The problem
Although the records contain pictures, only their text should be repeated, exactly as it stands.

Exercise data
***
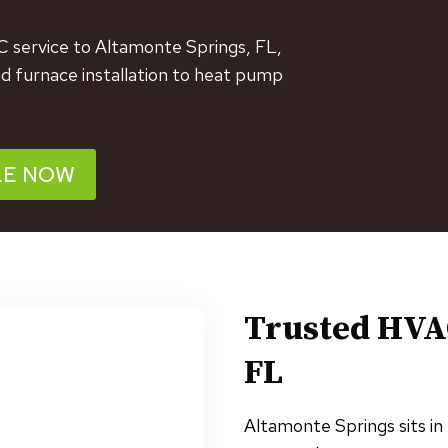
C service to Altamonte Springs, FL,
nd furnace installation to heat pump
LE NOW
Trusted HVA
FL
Altamonte Springs sits in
***
Written response
C service to Altamonte Springs, FL,
nd furnace installation to heat pump
LE NOW
Trusted HVA
FL
Altamonte Springs sits in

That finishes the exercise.